- [Instructions for the task] Produce an exact copy of the data below.

- [Entries supplied]
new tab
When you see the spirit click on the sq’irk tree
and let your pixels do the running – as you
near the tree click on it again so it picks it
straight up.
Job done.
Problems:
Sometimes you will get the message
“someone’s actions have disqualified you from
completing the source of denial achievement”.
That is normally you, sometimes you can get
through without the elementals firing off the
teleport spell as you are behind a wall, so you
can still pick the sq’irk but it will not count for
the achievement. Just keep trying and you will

- [Response area]
new tab
When you see the spirit click on the sq’irk tree
and let your pixels do the running – as you
near the tree click on it again so it picks it
straight up.
Job done.
Problems:
Sometimes you will get the message
“someone’s actions have disqualified you from
completing the source of denial achievement”.
That is normally you, sometimes you can get
through without the elementals firing off the
teleport spell as you are behind a wall, so you
can still pick the sq’irk but it will not count for
the achievement. Just keep trying and you will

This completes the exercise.